The Singer of All Songs
- First edition
- Author: Kate Constable
- Cover artist: Beth Norling
- Language: English
- Series: The Chanters of Tremaris
- Subject: First edition
- Genre: Fantasy novel
- Published: 2002 (Allen & Unwin)
- Publication place: Australia
- Media type: Print (Hardback & Paperback)
- Pages: 297 (US paperback edition)
- ISBN: 0-439-55479-9
- OCLC: 234428929
- LC Class: PZ7.C7656 Si 2004
- Followed by: The Waterless Sea

= The Singer of All Songs =

2002 novel by Kate Constable

The Singer of All Songs is the first novel in the Chanters of Tremaris trilogy by Kate Constable.

== Plot summary ==

Calwyn is a young priestess who lives inside Antaris, a community enclosed by an ice wall.

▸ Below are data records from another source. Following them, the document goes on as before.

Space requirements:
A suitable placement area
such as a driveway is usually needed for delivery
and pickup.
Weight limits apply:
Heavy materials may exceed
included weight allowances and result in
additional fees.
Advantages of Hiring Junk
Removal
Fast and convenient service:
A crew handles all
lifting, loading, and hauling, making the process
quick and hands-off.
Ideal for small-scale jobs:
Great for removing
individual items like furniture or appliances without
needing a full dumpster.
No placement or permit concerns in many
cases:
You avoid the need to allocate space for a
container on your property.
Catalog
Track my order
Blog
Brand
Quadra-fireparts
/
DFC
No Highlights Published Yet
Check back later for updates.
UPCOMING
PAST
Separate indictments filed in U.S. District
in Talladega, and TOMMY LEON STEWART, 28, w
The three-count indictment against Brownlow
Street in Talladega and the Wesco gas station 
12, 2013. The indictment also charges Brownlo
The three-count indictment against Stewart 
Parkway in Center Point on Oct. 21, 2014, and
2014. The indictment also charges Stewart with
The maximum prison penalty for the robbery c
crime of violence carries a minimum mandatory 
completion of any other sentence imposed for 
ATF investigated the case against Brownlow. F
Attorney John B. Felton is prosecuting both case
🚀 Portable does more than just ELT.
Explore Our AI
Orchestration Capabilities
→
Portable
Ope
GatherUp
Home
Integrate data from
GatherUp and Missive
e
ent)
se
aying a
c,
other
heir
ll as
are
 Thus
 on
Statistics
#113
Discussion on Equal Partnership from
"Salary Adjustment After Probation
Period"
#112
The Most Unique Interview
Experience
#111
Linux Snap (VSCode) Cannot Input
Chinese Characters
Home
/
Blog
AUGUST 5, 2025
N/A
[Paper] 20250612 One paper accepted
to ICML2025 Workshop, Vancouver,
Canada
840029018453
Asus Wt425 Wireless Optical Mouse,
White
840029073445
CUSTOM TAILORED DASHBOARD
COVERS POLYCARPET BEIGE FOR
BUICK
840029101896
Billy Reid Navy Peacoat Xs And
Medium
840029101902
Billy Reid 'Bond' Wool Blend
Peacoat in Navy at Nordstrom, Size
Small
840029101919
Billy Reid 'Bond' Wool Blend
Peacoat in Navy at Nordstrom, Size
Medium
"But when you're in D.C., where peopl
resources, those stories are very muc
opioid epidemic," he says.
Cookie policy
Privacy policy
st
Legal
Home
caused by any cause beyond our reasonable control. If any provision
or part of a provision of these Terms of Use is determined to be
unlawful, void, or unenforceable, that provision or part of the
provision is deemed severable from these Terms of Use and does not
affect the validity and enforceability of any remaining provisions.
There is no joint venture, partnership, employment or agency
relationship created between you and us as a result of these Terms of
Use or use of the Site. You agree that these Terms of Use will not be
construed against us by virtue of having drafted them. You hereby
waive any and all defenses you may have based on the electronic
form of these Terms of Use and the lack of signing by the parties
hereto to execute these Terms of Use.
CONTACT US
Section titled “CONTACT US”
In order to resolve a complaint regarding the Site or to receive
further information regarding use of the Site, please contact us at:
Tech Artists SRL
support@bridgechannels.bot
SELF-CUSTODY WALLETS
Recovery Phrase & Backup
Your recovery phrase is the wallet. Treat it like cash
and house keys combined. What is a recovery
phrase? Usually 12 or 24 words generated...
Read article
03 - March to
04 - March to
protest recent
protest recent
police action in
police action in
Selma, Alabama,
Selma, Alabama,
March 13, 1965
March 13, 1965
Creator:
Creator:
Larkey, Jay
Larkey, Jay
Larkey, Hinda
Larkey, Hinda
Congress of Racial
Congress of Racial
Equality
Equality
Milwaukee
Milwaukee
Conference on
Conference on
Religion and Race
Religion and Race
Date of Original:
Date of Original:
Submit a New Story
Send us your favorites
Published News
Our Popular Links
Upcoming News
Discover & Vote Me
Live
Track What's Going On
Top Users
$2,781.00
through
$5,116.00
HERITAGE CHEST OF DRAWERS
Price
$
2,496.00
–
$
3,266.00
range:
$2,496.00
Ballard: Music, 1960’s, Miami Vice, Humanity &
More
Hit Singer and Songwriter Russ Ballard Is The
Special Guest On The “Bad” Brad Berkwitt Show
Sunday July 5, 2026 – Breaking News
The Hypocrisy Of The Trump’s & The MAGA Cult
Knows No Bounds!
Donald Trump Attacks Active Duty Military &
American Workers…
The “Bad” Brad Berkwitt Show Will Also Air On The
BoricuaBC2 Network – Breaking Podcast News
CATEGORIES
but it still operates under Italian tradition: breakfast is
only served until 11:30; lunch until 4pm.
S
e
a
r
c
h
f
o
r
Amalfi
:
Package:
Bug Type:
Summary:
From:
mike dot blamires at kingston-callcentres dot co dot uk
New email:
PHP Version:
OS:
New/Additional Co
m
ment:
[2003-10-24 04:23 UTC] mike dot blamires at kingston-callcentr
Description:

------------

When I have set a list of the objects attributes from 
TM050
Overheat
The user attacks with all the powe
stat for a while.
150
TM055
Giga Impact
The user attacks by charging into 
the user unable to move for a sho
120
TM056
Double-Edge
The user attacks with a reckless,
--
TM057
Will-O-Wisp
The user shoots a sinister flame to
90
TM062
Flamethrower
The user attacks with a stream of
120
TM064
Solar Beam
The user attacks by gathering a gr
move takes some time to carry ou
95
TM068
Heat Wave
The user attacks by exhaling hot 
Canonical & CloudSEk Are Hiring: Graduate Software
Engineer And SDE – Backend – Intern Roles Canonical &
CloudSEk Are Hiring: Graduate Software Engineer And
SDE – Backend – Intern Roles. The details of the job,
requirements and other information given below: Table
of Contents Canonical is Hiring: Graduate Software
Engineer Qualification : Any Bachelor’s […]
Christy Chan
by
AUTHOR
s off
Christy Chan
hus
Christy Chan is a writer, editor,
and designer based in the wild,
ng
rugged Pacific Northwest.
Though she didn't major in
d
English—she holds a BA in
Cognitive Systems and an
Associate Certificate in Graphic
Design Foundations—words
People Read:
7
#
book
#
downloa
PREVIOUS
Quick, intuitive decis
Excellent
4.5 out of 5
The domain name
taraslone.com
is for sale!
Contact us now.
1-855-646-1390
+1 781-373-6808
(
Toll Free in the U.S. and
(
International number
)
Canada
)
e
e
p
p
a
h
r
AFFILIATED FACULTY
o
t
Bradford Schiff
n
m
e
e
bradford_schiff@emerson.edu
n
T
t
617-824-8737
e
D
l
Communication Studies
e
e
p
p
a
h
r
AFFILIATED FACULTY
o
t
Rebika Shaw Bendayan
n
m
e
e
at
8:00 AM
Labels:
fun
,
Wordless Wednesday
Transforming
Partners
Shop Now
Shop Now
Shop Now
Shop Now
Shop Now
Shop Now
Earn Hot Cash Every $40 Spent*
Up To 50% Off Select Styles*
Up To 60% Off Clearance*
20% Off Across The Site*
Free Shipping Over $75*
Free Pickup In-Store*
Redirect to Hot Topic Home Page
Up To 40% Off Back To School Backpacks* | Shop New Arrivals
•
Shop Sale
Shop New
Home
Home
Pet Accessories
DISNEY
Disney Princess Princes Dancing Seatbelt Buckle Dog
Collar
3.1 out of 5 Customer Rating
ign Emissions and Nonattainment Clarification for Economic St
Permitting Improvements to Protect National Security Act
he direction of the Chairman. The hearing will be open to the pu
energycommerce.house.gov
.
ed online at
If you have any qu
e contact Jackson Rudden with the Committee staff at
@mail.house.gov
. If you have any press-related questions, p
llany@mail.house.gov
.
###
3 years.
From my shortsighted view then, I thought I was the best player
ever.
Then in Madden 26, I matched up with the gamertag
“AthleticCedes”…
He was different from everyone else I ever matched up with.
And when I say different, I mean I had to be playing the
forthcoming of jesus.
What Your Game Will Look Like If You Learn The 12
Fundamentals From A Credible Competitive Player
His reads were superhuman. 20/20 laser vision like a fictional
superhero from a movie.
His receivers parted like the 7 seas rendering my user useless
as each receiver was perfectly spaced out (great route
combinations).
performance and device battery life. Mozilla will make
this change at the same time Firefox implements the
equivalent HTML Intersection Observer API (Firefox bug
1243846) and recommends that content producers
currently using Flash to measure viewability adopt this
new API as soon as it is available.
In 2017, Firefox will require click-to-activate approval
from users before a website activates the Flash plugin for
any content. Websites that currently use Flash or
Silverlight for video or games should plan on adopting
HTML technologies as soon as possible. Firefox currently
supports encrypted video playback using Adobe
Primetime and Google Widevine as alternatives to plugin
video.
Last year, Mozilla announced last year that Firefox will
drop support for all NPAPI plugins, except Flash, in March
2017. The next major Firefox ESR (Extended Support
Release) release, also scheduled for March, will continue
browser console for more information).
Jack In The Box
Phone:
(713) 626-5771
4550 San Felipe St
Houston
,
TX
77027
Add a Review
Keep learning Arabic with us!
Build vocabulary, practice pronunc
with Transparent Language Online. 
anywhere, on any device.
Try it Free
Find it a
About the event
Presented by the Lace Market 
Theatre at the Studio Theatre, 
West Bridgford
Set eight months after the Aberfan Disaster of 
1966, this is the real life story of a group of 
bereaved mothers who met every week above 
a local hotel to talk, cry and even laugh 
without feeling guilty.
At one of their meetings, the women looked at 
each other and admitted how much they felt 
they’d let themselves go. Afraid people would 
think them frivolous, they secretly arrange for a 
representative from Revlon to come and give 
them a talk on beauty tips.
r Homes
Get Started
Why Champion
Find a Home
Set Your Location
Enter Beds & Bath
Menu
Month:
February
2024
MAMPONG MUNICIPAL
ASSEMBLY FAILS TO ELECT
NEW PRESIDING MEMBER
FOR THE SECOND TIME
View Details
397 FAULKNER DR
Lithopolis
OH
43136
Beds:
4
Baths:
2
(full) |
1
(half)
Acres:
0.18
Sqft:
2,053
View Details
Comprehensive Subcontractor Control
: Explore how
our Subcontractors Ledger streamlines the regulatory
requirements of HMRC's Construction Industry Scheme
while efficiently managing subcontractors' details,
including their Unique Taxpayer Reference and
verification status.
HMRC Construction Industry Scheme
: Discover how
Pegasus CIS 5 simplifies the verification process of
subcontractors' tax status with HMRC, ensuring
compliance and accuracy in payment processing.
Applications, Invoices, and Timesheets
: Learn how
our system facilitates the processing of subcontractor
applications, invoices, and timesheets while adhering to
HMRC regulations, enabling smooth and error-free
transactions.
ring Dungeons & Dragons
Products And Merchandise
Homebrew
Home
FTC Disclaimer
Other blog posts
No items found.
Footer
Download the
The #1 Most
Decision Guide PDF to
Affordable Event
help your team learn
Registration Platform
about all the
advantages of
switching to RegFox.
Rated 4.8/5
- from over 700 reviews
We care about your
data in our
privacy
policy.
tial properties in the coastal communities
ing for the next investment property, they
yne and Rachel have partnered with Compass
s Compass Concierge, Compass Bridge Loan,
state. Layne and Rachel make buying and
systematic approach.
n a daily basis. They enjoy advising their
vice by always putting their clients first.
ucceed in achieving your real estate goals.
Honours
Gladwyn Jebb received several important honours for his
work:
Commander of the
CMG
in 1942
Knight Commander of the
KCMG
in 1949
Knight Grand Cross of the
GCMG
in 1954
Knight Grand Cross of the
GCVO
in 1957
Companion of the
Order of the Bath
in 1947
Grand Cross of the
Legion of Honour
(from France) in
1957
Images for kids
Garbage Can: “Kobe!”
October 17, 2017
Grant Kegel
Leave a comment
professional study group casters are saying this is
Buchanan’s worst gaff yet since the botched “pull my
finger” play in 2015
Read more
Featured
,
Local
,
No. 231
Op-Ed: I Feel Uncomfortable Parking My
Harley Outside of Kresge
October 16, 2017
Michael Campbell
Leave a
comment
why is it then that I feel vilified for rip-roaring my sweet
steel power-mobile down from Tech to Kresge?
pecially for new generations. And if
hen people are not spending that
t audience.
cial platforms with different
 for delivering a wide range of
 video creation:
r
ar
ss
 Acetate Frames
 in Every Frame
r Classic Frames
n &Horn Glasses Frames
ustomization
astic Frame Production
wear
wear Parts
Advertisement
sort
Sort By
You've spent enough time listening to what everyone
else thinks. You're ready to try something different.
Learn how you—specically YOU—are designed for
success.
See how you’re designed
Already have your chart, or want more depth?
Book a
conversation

The priestesses must maintain the wall by singing certain songs, the knowledge of which is passed down to them through the temple. Legend has it that a Singer of All Songs will someday be born, who will know and use all the songs.

One day, the Wall is breached by a traveler called Darrow, who is also a chanter. Samis, a greedy sorcerer who wants to become the Singer of All Songs and rule the world of Tremaris, follows Darrow to Antaris. Darrow and Calwyn flee by jumping into the river that flows under the Wall.

They meet Darrow's friends Tonno and Xanni to ask them for help. All four sail to Mithates to seek the help of a chanter who can help them defeat Samis. In Mithates, the men leave to try finding remnants of the fire chantments. Calwyn meets Trout, a college student, who has acquired a trumpet-like device called the Clarion of Flame. It is the last remnant of the Chantments of Fire.

Samis attacks the group to take the Clarion for himself. Everyone escapes from Mithates except Xanni, who dies from Samis' attack.

The crew are captured by pirates. Calwyn is taken aboard the pirates' ship, where she befriends the pirates' chanter, Mica. Mica teaches Calwyn how to sing a breeze.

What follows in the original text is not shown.